[Collected data]
===

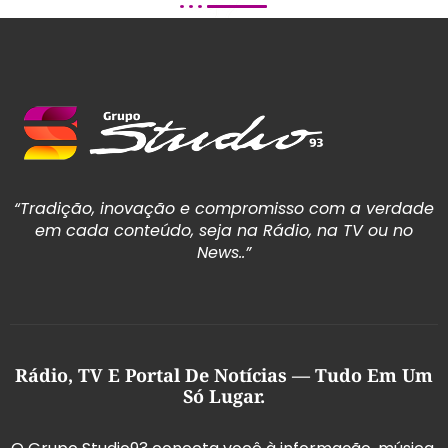
“Tradição, inovação e compromisso com a verdade
em cada conteúdo, seja na Rádio, na TV ou no
News..”
Rádio, TV E Portal De Notícias — Tudo Em Um
Só Lugar.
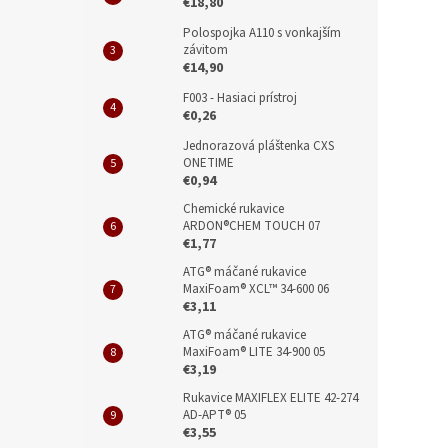
€18,80
Polospojka A110 s vonkajším
závitom
€14,90
F003 - Hasiaci prístroj
€0,26
Jednorazová pláštenka CXS
ONETIME
€0,94
Chemické rukavice
ARDON®CHEM TOUCH 07
€1,77
ATG® máčané rukavice
MaxiFoam® XCL™ 34-600 06
€3,11
ATG® máčané rukavice
MaxiFoam® LITE 34-900 05
€3,19
Rukavice MAXIFLEX ELITE 42-274
AD-APT® 05
€3,55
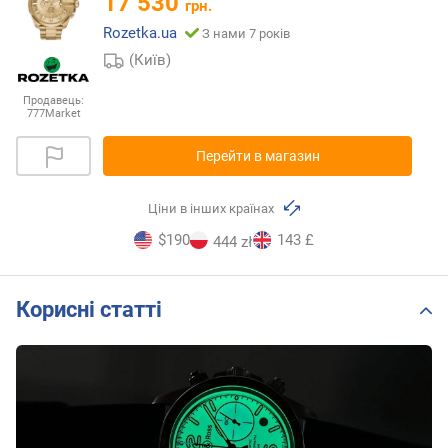
17 530
грн.
Rozetka.ua
З нами 7 років
(Київ)
Продавець:
777Market
Перейти в магазин
Ціни в інших країнах
$190
143 £
444 zł
Корисні статті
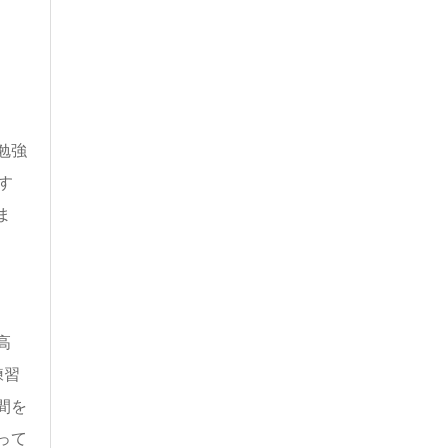
勉強
す
ま
高
練習
間を
って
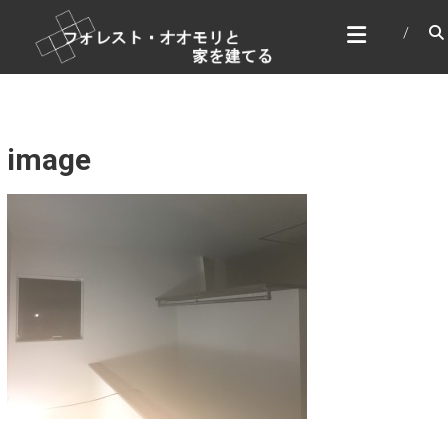
コ
フォレスト・オオモリと家
ン
を建てる
テ
家づくり＆DIY
ン
ツ
へ
ス
image
キ
ッ
プ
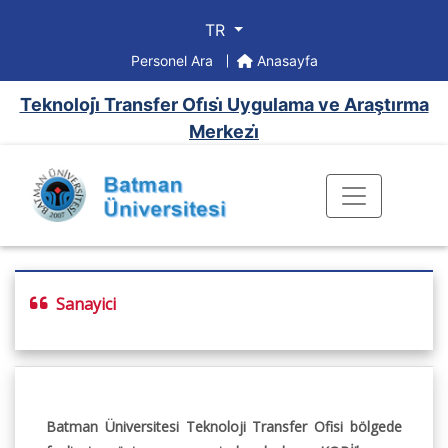
TR
Personel Ara
Anasayfa
Teknoloji̇ Transfer Ofi̇si̇ Uygulama ve Araştırma
Merkezi̇
Sanayici
Batman Üniversitesi Teknoloji Transfer Ofisi bölgede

===

Work task — Repeat every entry above exactly as written and omit any pictures it holds.

Output of the task —
“Tradição, inovação e compromisso com a verdade
em cada conteúdo, seja na Rádio, na TV ou no
News..”
Rádio, TV E Portal De Notícias — Tudo Em Um
Só Lugar.
€18,80
Polospojka A110 s vonkajším
závitom
€14,90
F003 - Hasiaci prístroj
€0,26
Jednorazová pláštenka CXS
ONETIME
€0,94
Chemické rukavice
ARDON®CHEM TOUCH 07
€1,77
ATG® máčané rukavice
MaxiFoam® XCL™ 34-600 06
€3,11
ATG® máčané rukavice
MaxiFoam® LITE 34-900 05
€3,19
Rukavice MAXIFLEX ELITE 42-274
AD-APT® 05
€3,55
17 530
грн.
Rozetka.ua
З нами 7 років
(Київ)
Продавець:
777Market
Перейти в магазин
Ціни в інших країнах
$190
143 £
444 zł
Корисні статті
勉強
す
ま
高
練習
間を
って
コ
フォレスト・オオモリと家
ン
を建てる
テ
家づくり＆DIY
ン
ツ
へ
ス
image
キ
ッ
プ
TR
Personel Ara
Anasayfa
Teknoloji̇ Transfer Ofi̇si̇ Uygulama ve Araştırma
Merkezi̇
Sanayici
Batman Üniversitesi Teknoloji Transfer Ofisi bölgede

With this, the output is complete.